Learning from Experience

Each untoward incident offers information to help prevent future problems. Organisations should create a culture where lessons learned are widely shared, not hidden.

They might:

  • Conduct “learning lessons” meetings after incidents
  • Produce anonymised case studies
  • Update policies and procedures
  • Deliver targeted training in areas where weakness is noted

Barriers to learning include fear of blame or the feeling that nothing will change. Strong, visible leadership and an open, supportive culture are helpful in breaking down these barriers.

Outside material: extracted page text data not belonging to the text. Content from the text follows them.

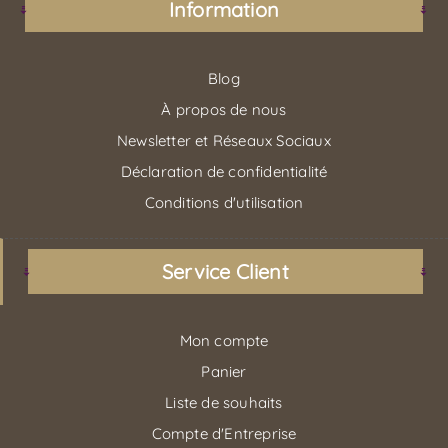
Information
Blog
À propos de nous
Newsletter et Réseaux Sociaux
Déclaration de confidentialité
Conditions d'utilisation
Service Client
Mon compte
Panier
Liste de souhaits
Compte d'Entreprise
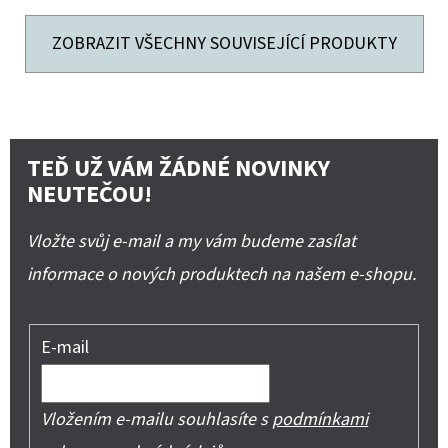
ZOBRAZIT VŠECHNY SOUVISEJÍCÍ PRODUKTY
TEĎ UŽ VÁM ŽÁDNÉ NOVINKY
NEUTEČOU!
Vložte svůj e-mail a my vám budeme zasílat
informace o nových produktech na našem e-shopu.
E-mail
Vložením e-mailu souhlasíte s
podmínkami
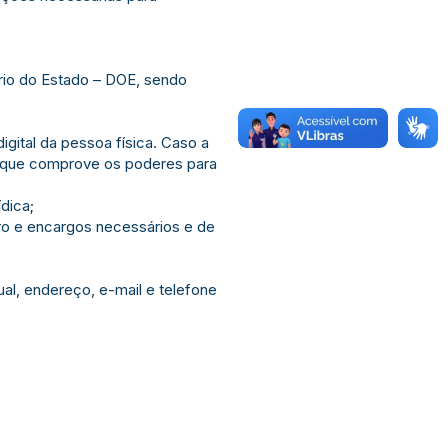
iário do Estado – DOE, sendo
igital da pessoa física. Caso a
a) que comprove os poderes para
ídica;
cro e encargos necessários e de
al, endereço, e-mail e telefone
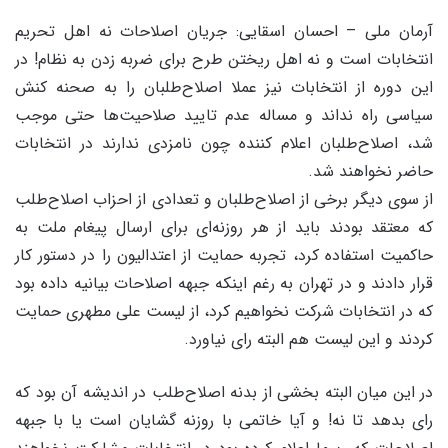
آرمان ملی – احسان اسقایی: جریان اصلاحات نه اهل تحریم
انتخابات است و نه اهل ریختن طرح برای ضربه زدن به نظام! در
این دوره از انتخابات نیز عملا اصلاح‌طلبان را به صحنه کنش
سیاسی راه نداند و مساله عدم تایید صلاحیت‌ها حتی موجب
شد، اصلاح‌طلبان اعلام کننده چون نامزدی ندارند در انتخابات
حاضر نخواهند شد.
از سوی دیگر برخی از اصلاح‌طلبان و تعدادی از احزاب اصلاح‌طلب
که معتقد بودند باید از هر روزنه‌ای برای ارسال پیغام ملت به
حاکمیت استفاده کرد، تجربه حمایت از اعتدالیون را در دستور کار
قرار دادند و در تهران به رغم اینکه جبهه اصلاحات بیانیه داده بود
که در انتخابات شرکت نخواهیم کرد، از لیست علی مطهری حمایت
کردند و این لیست هم البته رای نیاورد.
در این میان البته بخشی از بدنه اصلاح‌طلب در اندیشه آن بود که
رای بدهد تا نه! و آیا خاتمی با روزنه گشایان است یا با جبهه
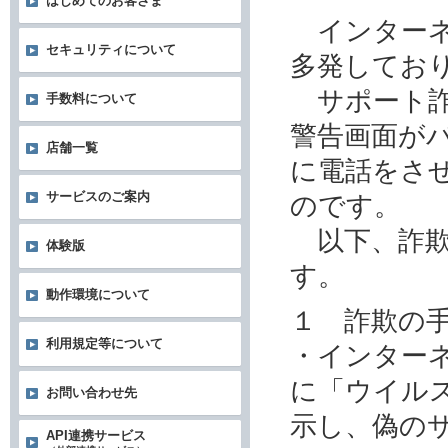
はじめてのお客さま
インターネ
セキュリティについて
多発してお
サポート詐
手数料について
警告画面が
店舗一覧
に電話をさ
サービスのご案内
のです。
以下、詐欺
体験版
す。
動作環境について
１ 詐欺の
利用規定等について
・インター
に「ウイル
お問い合わせ先
示し、偽の
API連携サービス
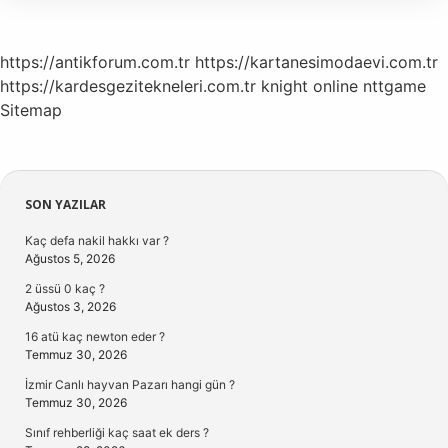
https://antikforum.com.tr
https://kartanesimodaevi.com.tr
https://kardesgezitekneleri.com.tr
knight online
nttgame
Sitemap
Sidebar
SON YAZILAR
Kaç defa nakil hakkı var ?
Ağustos 5, 2026
2 üssü 0 kaç ?
Ağustos 3, 2026
16 atü kaç newton eder ?
Temmuz 30, 2026
İzmir Canlı hayvan Pazarı hangi gün ?
Temmuz 30, 2026
Sınıf rehberliği kaç saat ek ders ?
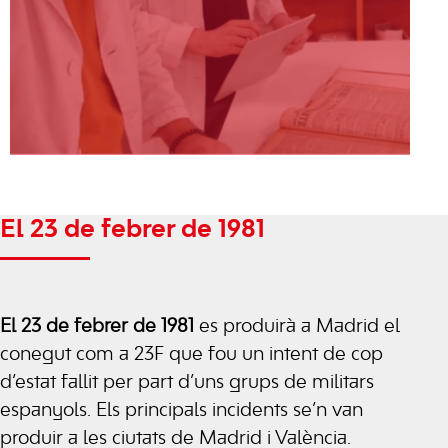
El 23 de febrer de 1981
El 23 de febrer de 1981
es produirà a Madrid el
conegut com a 23F que fou un intent de cop
d’estat fallit per part d’uns grups de militars
espanyols. Els principals incidents se’n van
produir a les ciutats de Madrid i València.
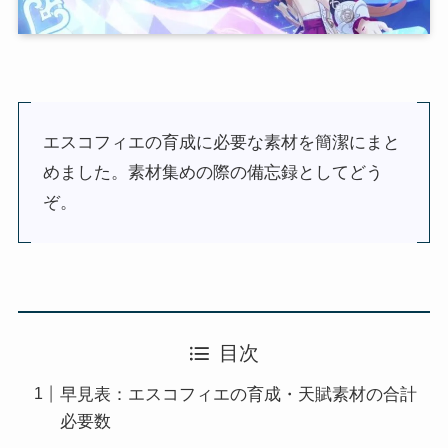
エスコフィエの育成に必要な素材を簡潔にまと
めました。素材集めの際の備忘録としてどう
ぞ。
目次
早見表：エスコフィエの育成・天賦素材の合計
必要数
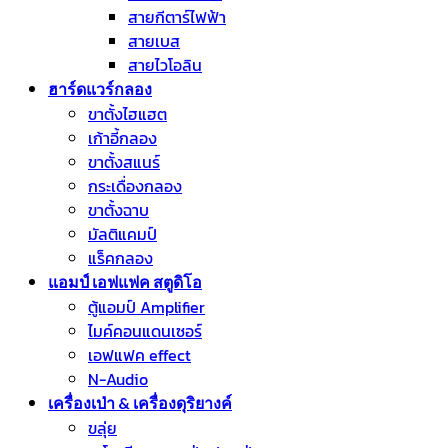
สายกีตาร์ไฟฟ้า
สายเบส
สายไวโอลิน
ฮาร์ดแวร์กลอง
ขาตั้งไฮแฮต
เก้าอี้กลอง
ขาตั้งสแนร์
กระเดื่องกลอง
ขาตั้งฉาบ
มัลติแคมป์
แร็คกลอง
แอมป์ เอฟแฟค สตูดิโอ
ตู้แอมป์ Amplifier
ไมค์คอนแดนเซอร์
เอฟแฟค effect
N-Audio
เครื่องเป่า & เครื่องดุริยางค์
ขลุ่ย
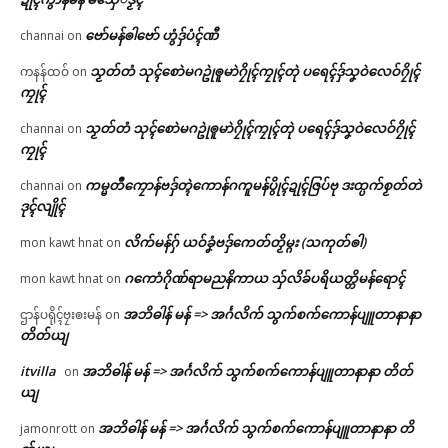
ဗော်မန်ၜါဗော် ဟွံဒှ်ပံၚ်ဏီ
channai
on
သၟတ်တံ သုၚ်စောဲမဂဥုဲၜူမာဲဂၠိုၚ်ကၠုၚ်တုဲ ပရေၚ်ဒှ်သၞဝဲလေဝ်ဂၠိုၚ်
ကနန်ထဝ်
on
ကၠုၚ်
သၟတ်တံ သုၚ်စောဲမဂဥုဲၜူမာဲဂၠိုၚ်ကၠုၚ်တုဲ ပရေၚ်ဒှ်သၞဝဲလေဝ်ဂၠိုၚ်
channai
on
ကၠုၚ်
ကမ္မတဳကၠောန်ဗဒှ်တ္ၚဲကောန်ဂကူမန်ပွိုၚ်ဍုၚ်ဇြပ်ဗု ဒးထ္ပက်စၟတ်တဲ
channai
on
ဒုၚ်လျိုၚ်
လိက်မန်ဂှ် ယဝ်ခၞံဗဒှ်ကေတ်တၟိမ္ဂး (သကုတ်ၜါ)
mon kawt hnat
on
ဂကောံဂိုဏ်ရာမညနိကာယ သှ်လိခ်ပရိယတ္တိမန်ရောၚ်
mon kawt hnat
on
အဘိဓါန် မန် => အၚ်္ဂလိက် သွက်စက်ကောန်ပျူတာနာနာ
ဌာန်ပရိုၚ်ဗၠးၜးမန်
on
တိတ်ယျ
itvilla
အဘိဓါန် မန် => အၚ်္ဂလိက် သွက်စက်ကောန်ပျူတာနာနာ တိတ်
on
ယျ
အဘိဓါန် မန် => အၚ်္ဂလိက် သွက်စက်ကောန်ပျူတာနာနာ တိ
jamonrott
on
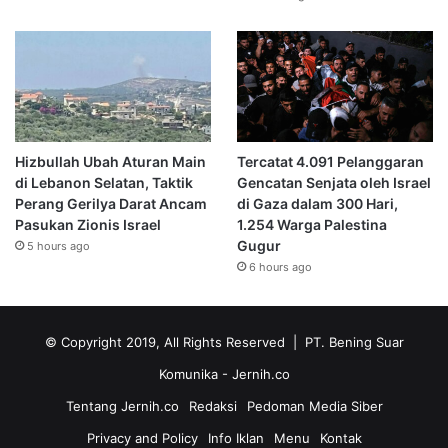
Hizbullah Ubah Aturan Main
Tercatat 4.091 Pelanggaran
di Lebanon Selatan, Taktik
Gencatan Senjata oleh Israel
Perang Gerilya Darat Ancam
di Gaza dalam 300 Hari,
Pasukan Zionis Israel
1.254 Warga Palestina
Gugur
5 hours ago
6 hours ago
© Copyright 2019, All Rights Reserved | PT. Bening Suar
Komunika
- Jernih.co
Tentang Jernih.co
Redaksi
Pedoman Media Siber
Privacy and Policy
Info Iklan
Menu
Kontak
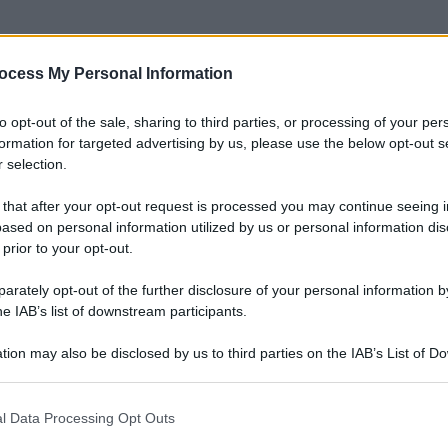
ocess My Personal Information
to opt-out of the sale, sharing to third parties, or processing of your per
formation for targeted advertising by us, please use the below opt-out s
 selection.
 that after your opt-out request is processed you may continue seeing i
ased on personal information utilized by us or personal information dis
 prior to your opt-out.
rately opt-out of the further disclosure of your personal information by
he IAB’s list of downstream participants.
tion may also be disclosed by us to third parties on the IAB’s List of 
 that may further disclose it to other third parties.
 that this website/app uses one or more Google services and may gath
l Data Processing Opt Outs
including but not limited to your visit or usage behaviour. You may click 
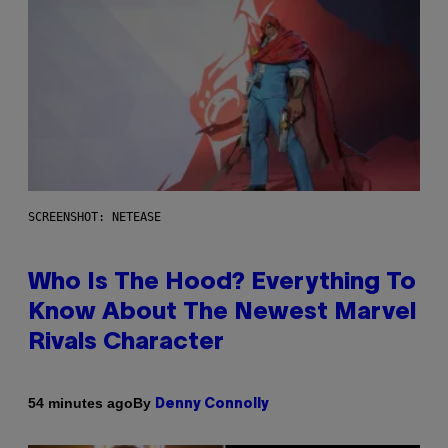
SCREENSHOT: NETEASE
Who Is The Hood? Everything To
Know About The Newest Marvel
Rivals Character
By
54 minutes ago
Denny Connolly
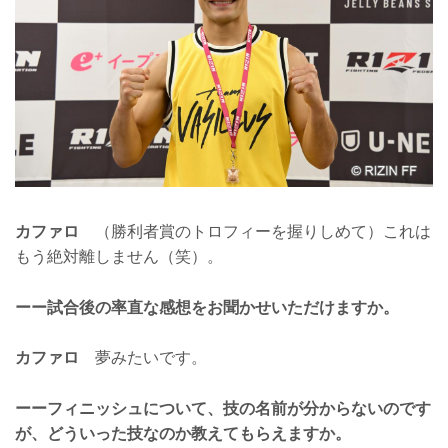
カファロ
（勝利者賞のトロフィーを握りしめて）これは
もう絶対離しません（笑）。
ーー試合後の率直な感想をお聞かせいただけますか。
カファロ
夢みたいです。
ーーフィニッシュについて、技の名前が分からないのです
が、どういった技なのか教えてもらえますか。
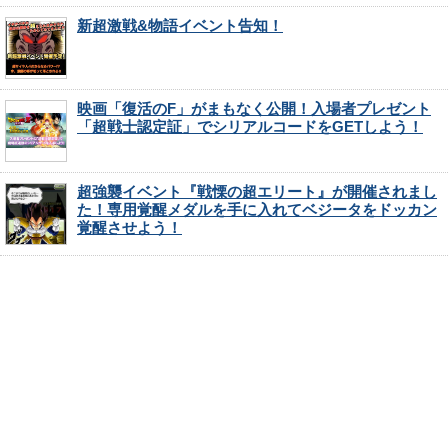
新超激戦&物語イベント告知！
映画「復活のF」がまもなく公開！入場者プレゼント
「超戦士認定証」でシリアルコードをGETしよう！
超強襲イベント『戦慄の超エリート』が開催されまし
た！専用覚醒メダルを手に入れてベジータをドッカン
覚醒させよう！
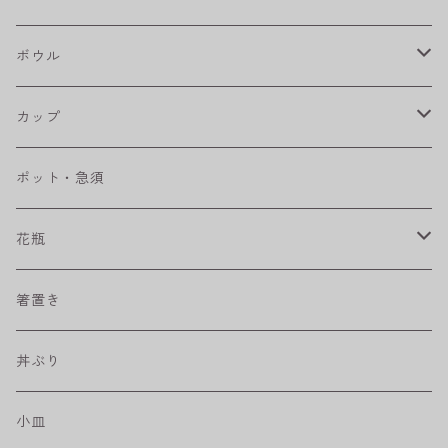
八角シリーズ
楕円皿
ボウル
RONDE
丸皿
大鉢
カップ
ベベルボウル
長皿
中鉢
カップ
ポット・急須
プリーツ
角皿
小鉢
マグカップ
花瓶
取皿
藍駒
カレー＆パスタ皿
フリーカップ
水差し
箸置き
盛皿
ワビカップ
そば猪口
丼ぶり
ハンディ小皿
小皿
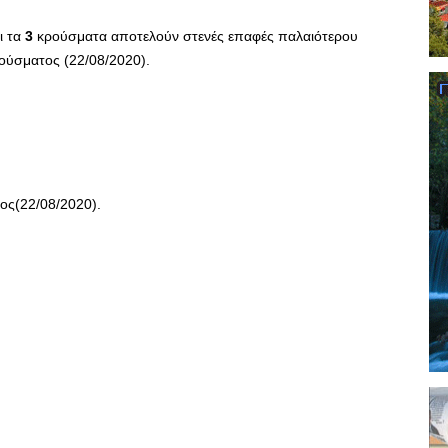
ι τα
3
κρούσματα αποτελούν στενές επαφές παλαιότερου
ούσματος (22/08/2020).
ος(22/08/2020).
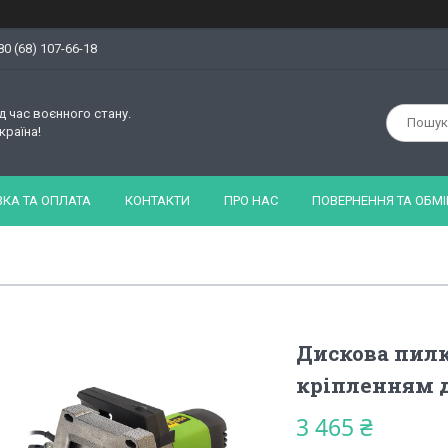
80 (68) 107-66-18
д час воєнного стану.
країна!
КА ТА ОПЛАТА
КОНТАКТИ
ПРО НАС
ПОВЕРНЕННЯ ТА ОБМІ
Дискова пилка
кріпленням д
3 465 ₴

The Role of Regulatory Bodies

Health and social care providers in England must follow regulatory guidance from bodies like the Care Quality Commission, the Nursing and Midwifery Council, and the General Medical Council. These bodies expect services to manage and learn from untoward incidents and may inspect incident records during visits.

They want to see:

  • Timely and accurate reporting
  • Thorough enquiries into what happened
  • Evidence that care has changed as a result

Services unable to show this may face sanctions or lower ratings.

Supporting Those Involved

Untoward incidents can be distressing. Organisations should recognise the emotional toll on everyone involved.

Support may include:

  • Psychological support or counselling
  • Immediate debriefings for staff
  • Regular supervision and reflective practice
  • Honest communication with people affected and their families

Providing clear guidance and reassurance helps maintain morale and confidence.

Final Thoughts

Untoward incidents are unexpected events which threaten the safety or wellbeing of those in health and social care. Recognising, reporting, and learning from these incidents helps protect people and improves the quality of services offered. A strong safety culture, backed up by effective systems, legislation, and supportive leadership, helps keep everyone safer and more confident in the care they receive or give.